* **Task prompt**
From the line with "BONUS-DEALS" to the line with "Çocuğunuzla sık mı kavga ediyorsunuz?", retype each line exactly as it stands in the records below, but skip the pictures.

*** Opening Data shown ***

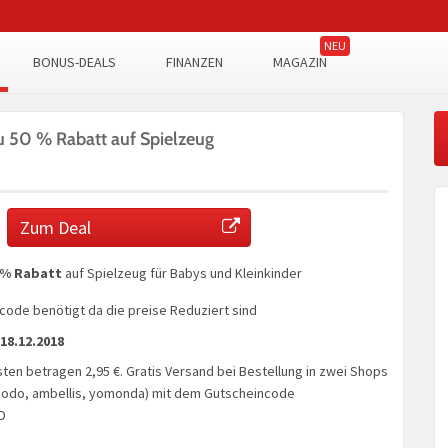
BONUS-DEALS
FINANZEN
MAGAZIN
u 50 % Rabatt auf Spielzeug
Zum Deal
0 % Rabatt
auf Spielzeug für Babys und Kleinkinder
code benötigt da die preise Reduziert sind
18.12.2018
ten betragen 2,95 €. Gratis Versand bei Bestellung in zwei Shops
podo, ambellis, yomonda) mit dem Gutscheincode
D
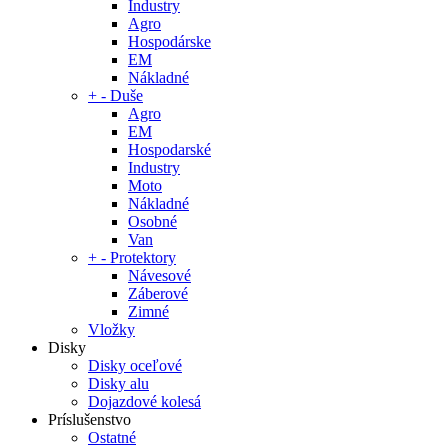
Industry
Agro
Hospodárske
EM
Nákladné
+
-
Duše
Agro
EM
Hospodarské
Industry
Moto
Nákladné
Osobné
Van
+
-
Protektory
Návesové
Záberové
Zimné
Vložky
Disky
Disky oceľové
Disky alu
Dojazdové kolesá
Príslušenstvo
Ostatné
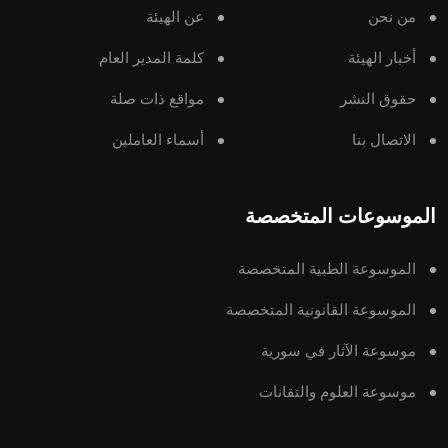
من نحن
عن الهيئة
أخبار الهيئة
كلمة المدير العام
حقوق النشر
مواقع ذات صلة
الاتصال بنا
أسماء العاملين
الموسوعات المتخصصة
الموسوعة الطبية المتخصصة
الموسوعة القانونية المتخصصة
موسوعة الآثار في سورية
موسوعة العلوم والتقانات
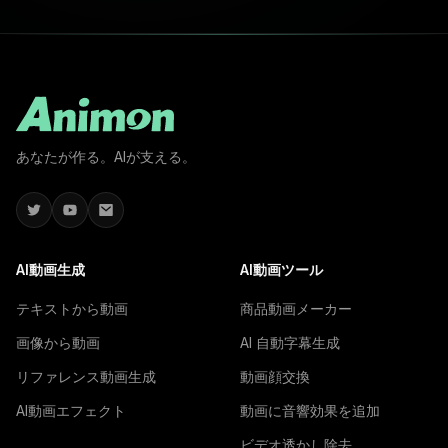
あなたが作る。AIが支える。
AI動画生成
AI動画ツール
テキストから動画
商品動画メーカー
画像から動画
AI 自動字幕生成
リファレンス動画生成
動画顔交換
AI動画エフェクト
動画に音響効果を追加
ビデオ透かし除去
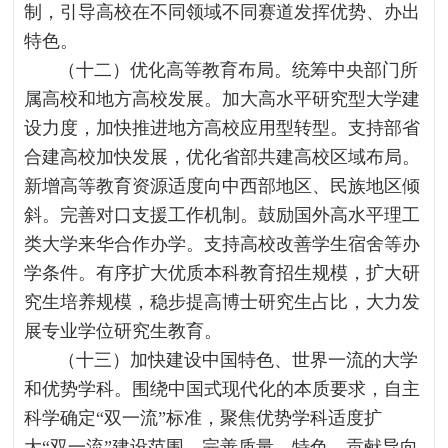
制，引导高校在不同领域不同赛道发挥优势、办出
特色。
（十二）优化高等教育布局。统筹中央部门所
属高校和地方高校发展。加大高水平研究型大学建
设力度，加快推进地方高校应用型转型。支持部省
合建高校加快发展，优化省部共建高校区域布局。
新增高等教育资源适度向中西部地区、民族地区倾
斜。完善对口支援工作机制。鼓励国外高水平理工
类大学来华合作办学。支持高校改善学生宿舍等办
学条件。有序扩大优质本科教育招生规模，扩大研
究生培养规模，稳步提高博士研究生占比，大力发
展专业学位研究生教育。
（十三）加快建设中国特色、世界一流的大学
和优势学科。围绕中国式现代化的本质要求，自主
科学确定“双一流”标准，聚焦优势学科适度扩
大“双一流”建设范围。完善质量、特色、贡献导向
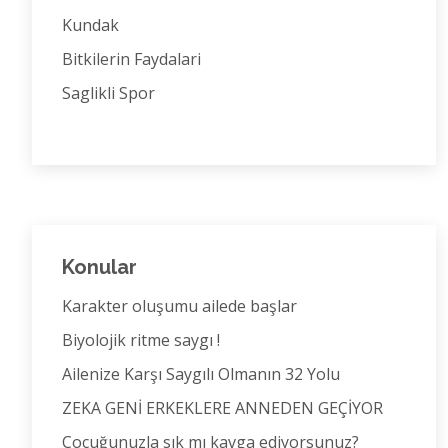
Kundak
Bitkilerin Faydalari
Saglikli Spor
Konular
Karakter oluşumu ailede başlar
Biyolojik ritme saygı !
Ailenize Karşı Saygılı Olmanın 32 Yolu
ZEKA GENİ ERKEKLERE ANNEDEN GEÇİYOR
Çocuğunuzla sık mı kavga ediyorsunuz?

*** Closing Data shown ***
*** Opening Data shown ***

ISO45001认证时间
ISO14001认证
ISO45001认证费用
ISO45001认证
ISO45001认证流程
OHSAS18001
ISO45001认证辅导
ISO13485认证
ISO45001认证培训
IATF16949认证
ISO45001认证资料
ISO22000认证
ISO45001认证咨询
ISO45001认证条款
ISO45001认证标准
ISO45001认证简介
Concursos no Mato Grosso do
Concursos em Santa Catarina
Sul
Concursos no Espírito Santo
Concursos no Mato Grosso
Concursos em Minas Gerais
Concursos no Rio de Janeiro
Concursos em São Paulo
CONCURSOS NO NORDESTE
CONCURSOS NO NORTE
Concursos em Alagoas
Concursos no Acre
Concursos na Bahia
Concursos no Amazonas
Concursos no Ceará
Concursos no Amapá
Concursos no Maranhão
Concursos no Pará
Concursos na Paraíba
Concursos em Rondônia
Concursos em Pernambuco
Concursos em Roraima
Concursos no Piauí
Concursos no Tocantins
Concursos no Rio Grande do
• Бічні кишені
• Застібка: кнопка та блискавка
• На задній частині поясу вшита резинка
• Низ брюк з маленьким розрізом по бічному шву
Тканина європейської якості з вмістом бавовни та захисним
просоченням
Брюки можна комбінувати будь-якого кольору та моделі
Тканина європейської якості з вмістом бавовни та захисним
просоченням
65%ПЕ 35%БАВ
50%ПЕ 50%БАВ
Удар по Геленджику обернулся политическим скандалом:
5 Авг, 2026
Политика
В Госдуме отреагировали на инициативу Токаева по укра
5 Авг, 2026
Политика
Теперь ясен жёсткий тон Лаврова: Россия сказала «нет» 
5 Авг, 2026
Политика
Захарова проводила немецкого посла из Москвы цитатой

*** Closing Data shown ***

* **Reply**
BONUS-DEALS
FINANZEN
MAGAZIN
u 50 % Rabatt auf Spielzeug
Zum Deal
0 % Rabatt
auf Spielzeug für Babys und Kleinkinder
code benötigt da die preise Reduziert sind
18.12.2018
ten betragen 2,95 €. Gratis Versand bei Bestellung in zwei Shops
podo, ambellis, yomonda) mit dem Gutscheincode
D
Industry
Agro
Hospodárske
EM
Nákladné
+
-
Duše
Agro
EM
Hospodarské
Industry
Moto
Nákladné
Osobné
Van
+
-
Protektory
Návesové
Záberové
Zimné
Vložky
Disky
Disky oceľové
Disky alu
Dojazdové kolesá
Príslušenstvo
Ostatné
من نحن
عن الهيئة
أخبار الهيئة
كلمة المدير العام
حقوق النشر
مواقع ذات صلة
الاتصال بنا
أسماء العاملين
الموسوعات المتخصصة
الموسوعة الطبية المتخصصة
الموسوعة القانونية المتخصصة
موسوعة الآثار في سورية
موسوعة العلوم والتقانات
あなたが作る。AIが支える。
AI動画生成
AI動画ツール
テキストから動画
商品動画メーカー
画像から動画
AI 自動字幕生成
リファレンス動画生成
動画顔交換
AI動画エフェクト
動画に音響効果を追加
ビデオ透かし除去
制，引导高校在不同领域不同赛道发挥优势、办出
特色。
（十二）优化高等教育布局。统筹中央部门所
属高校和地方高校发展。加大高水平研究型大学建
设力度，加快推进地方高校应用型转型。支持部省
合建高校加快发展，优化省部共建高校区域布局。
新增高等教育资源适度向中西部地区、民族地区倾
斜。完善对口支援工作机制。鼓励国外高水平理工
类大学来华合作办学。支持高校改善学生宿舍等办
学条件。有序扩大优质本科教育招生规模，扩大研
究生培养规模，稳步提高博士研究生占比，大力发
展专业学位研究生教育。
（十三）加快建设中国特色、世界一流的大学
和优势学科。围绕中国式现代化的本质要求，自主
科学确定“双一流”标准，聚焦优势学科适度扩
大“双一流”建设范围。完善质量、特色、贡献导向
Kundak
Bitkilerin Faydalari
Saglikli Spor
Konular
Karakter oluşumu ailede başlar
Biyolojik ritme saygı !
Ailenize Karşı Saygılı Olmanın 32 Yolu
ZEKA GENİ ERKEKLERE ANNEDEN GEÇİYOR
Çocuğunuzla sık mı kavga ediyorsunuz?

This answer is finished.